Fabrice Bellard wrote:
Anthony Liguori wrote:
Howdy,
I've been working on migration for QEMU and have run into a snag.
I've got a non-live migration patch that works quite happily[1]. I
modified the save/restore code to not seek at all, and then basically
pipe a save over a pipe to a subprocess (usually, ssh).
qumranet has written some code to do live migration too.
Yes, I looked at their code before starting. They don't currently do
live migration (only offline migration which is really just a
save/restore over the network). I found their implementation to be a
bit overly complicated so I decided to try my own.
IMHO, client/server code should be integrated in QEMU in order to ease
the use of live migration.
Agreed. What I'd like to eventually have is a migrate command that took
a URL. For instance:
(qemu) migrate ssh://woolly
(qemu) migrate tcp://woolly:8001
While still maintaining the ability to specific a full ssh command.
This is useful if for many things (like changing to location of disks in
case you mount an NFS partition in different locations). While I see
the value in a TCP transport, I personally want an SSH transport so I
don't to bother setting up a server.
The current code is just something that works.

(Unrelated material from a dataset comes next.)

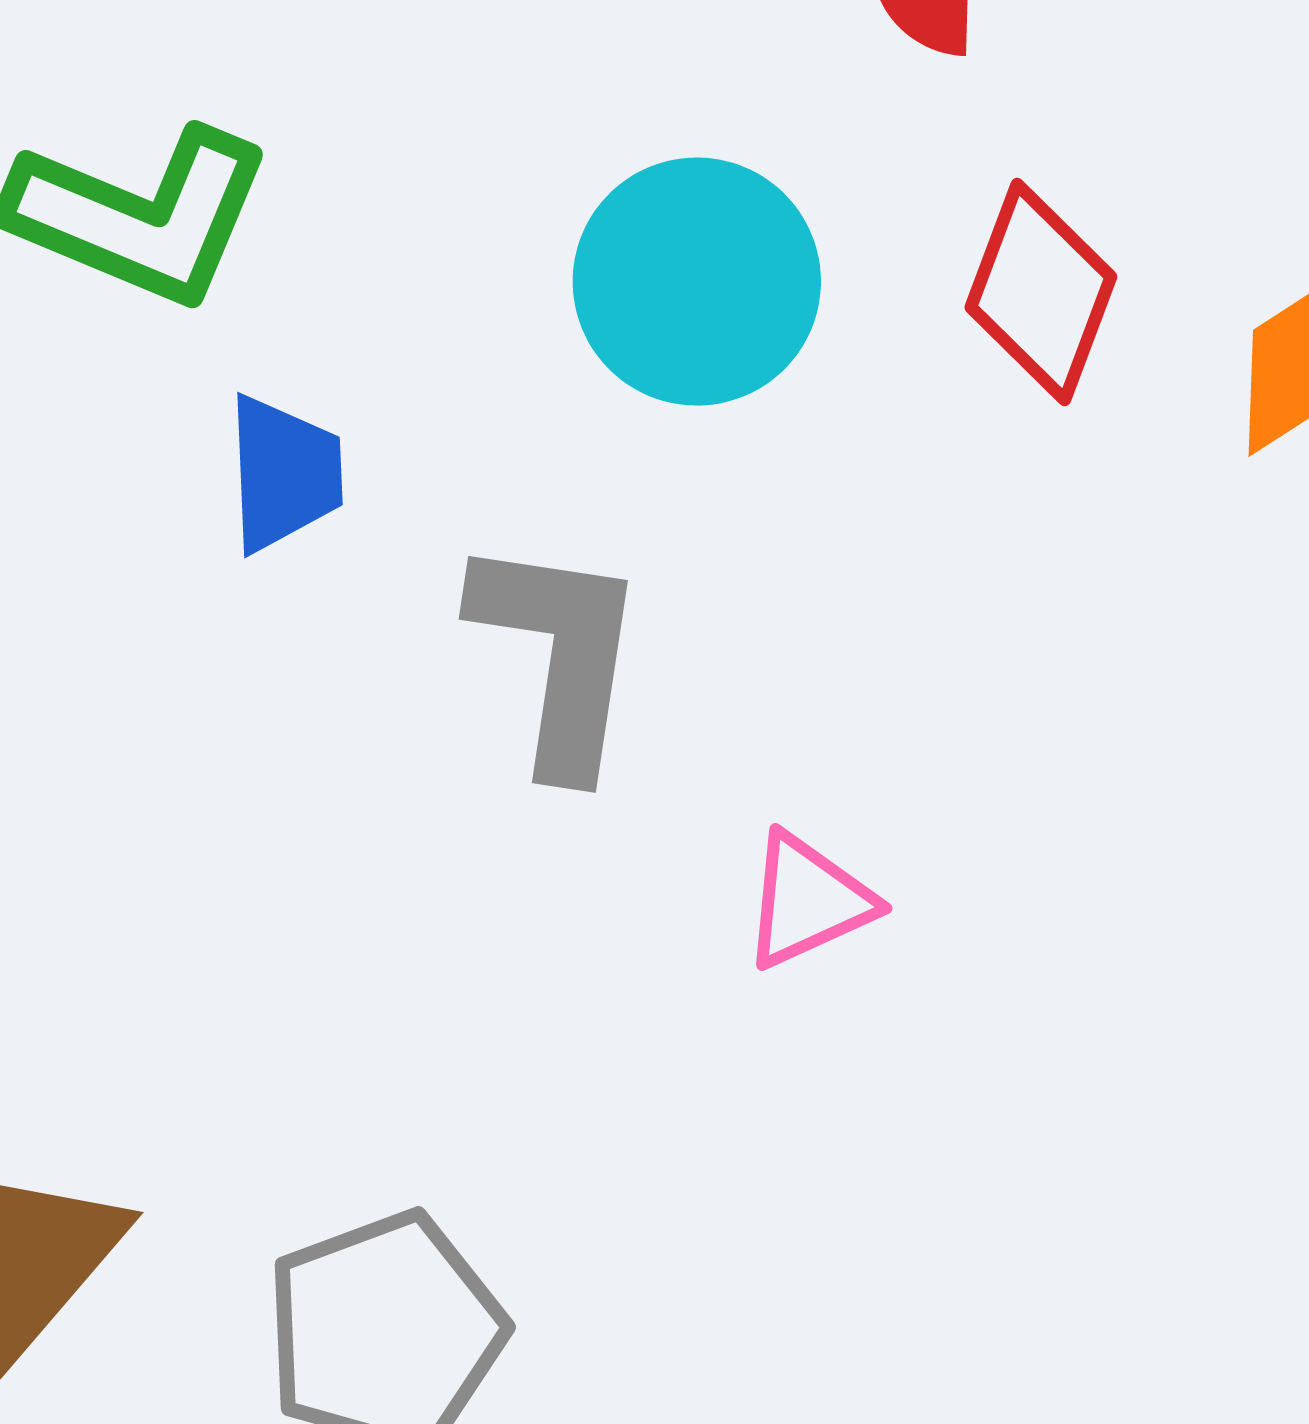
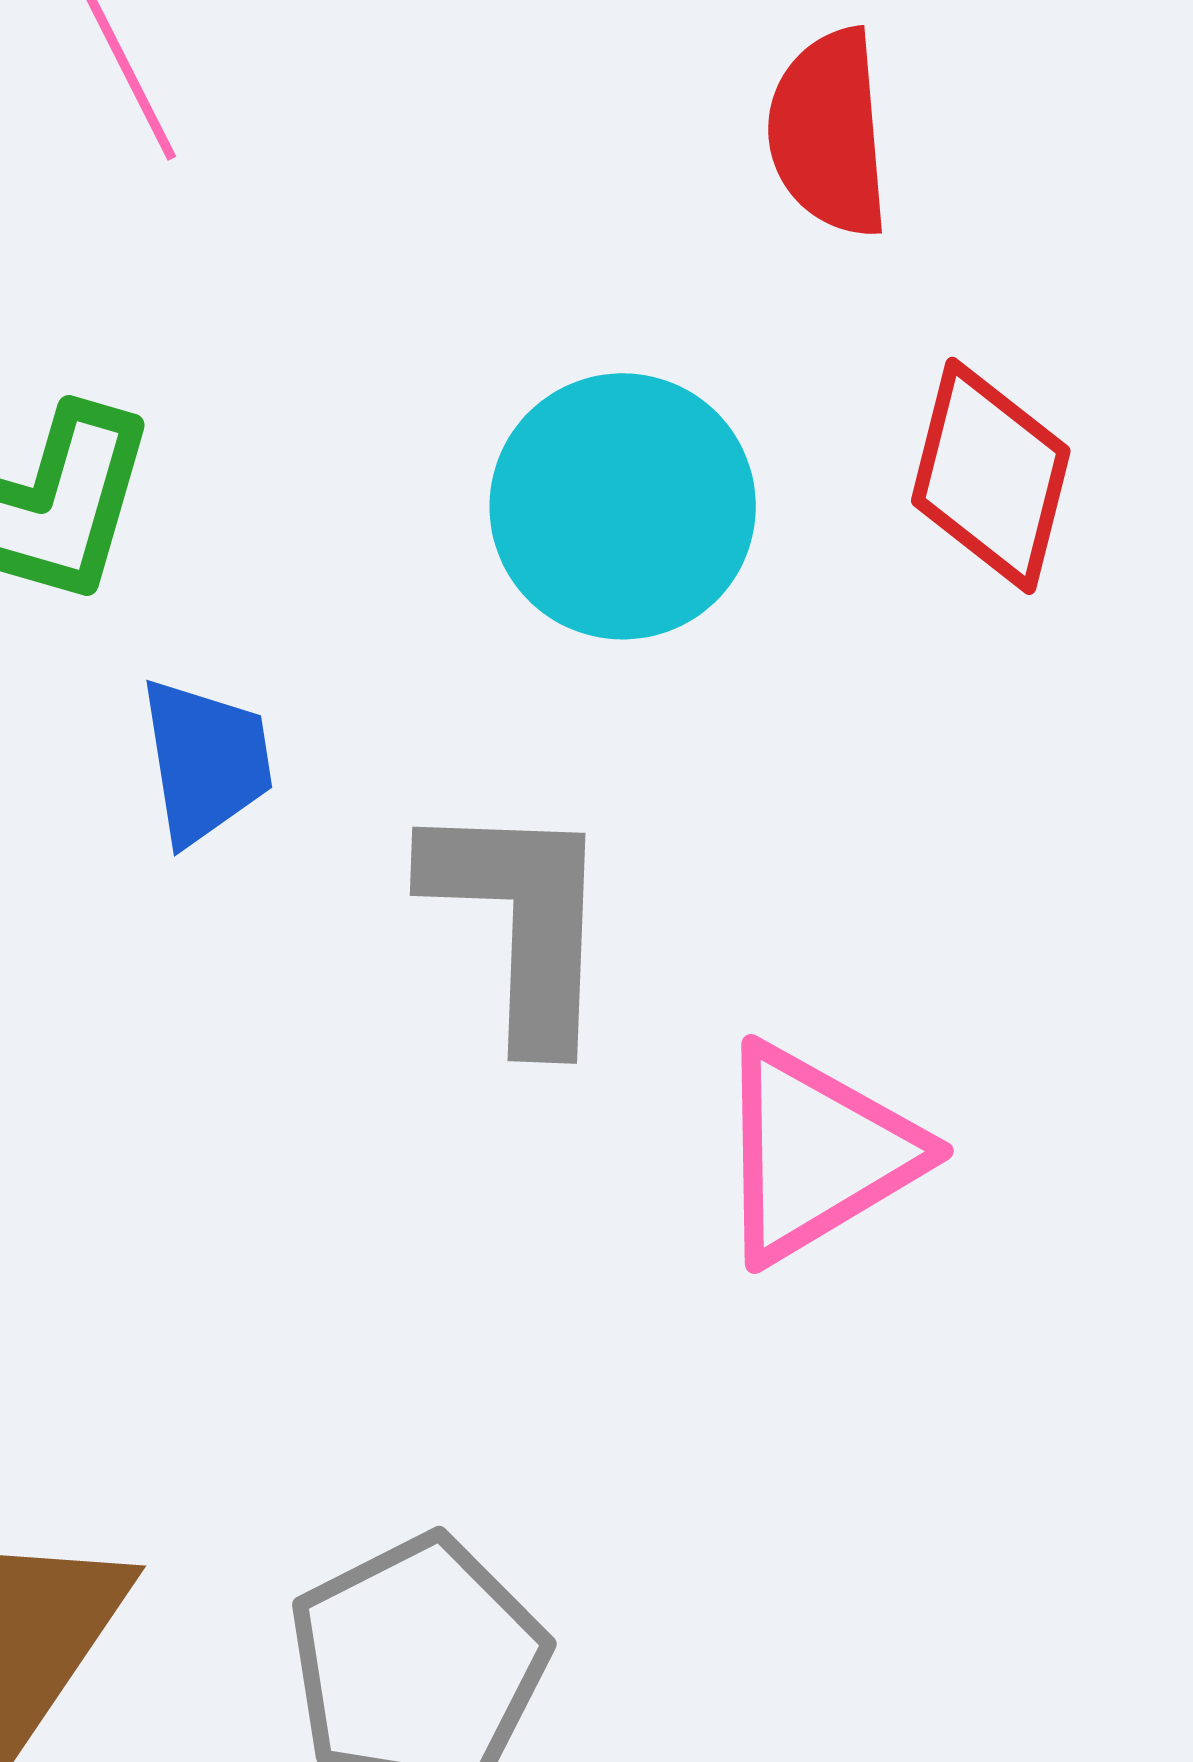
pink triangle: (808, 901) -> (816, 1153), size x1.5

Can anyone provide me with some advice on how to do this? Am I right
in assuming that all IO will go through some function?
RAM access is not handled via I/O for efficiency, but the
phys_ram_dirty flags are always up to date. In order to use it, you
must allocate one bit in the dirty flags not used by QEMU and kqemu.
Then you can use:
cpu_physical_memory_reset_dirty() to mark a page as not dirty and
cpu_physical_memory_get_dirty() to test for dirtiness.
I didn't realize that you could reset an individual bit and it would be
updated appropriately--but it definitely works. This simplifies things
a lot. Thanks!
Note that for performance reasons the dirty bits are not handled while
QEMU modifies the A and D bits in the PTEs and it can be a problem for
your application.
Right, I saw that. For now, I've modified the stl_phys_notdirty()
function to update the dirty bitmap iff there is an active migration
going on. I can wrap this check in an unexpected() so there should be
very little performance impact.
I've noticed that while this works fine for QEMU and user KQEMU, it
doesn't work with kernel KQEMU. I suspect this is because kernel KQEMU
is updating A/D bits without updating the dirty bitmap. Hopefully you
could fix that once we get migration working.
FYI, the dirty bits are currently used in QEMU to optimize VGA
refreshs and to track self modifying code. They are also used
internally by kqemu.
Does KQEMU use bits other than 1,2 (VGA_DIRTY_FLAG, CODE_DIRTY_FLAG)?
I've added a MIGRATION_DIRTY_FLAG as bit 3 and there doesn't seem to be
a conflict.
Thanks again Fabrice,
Anthony Liguori
Regards,
Fabrice.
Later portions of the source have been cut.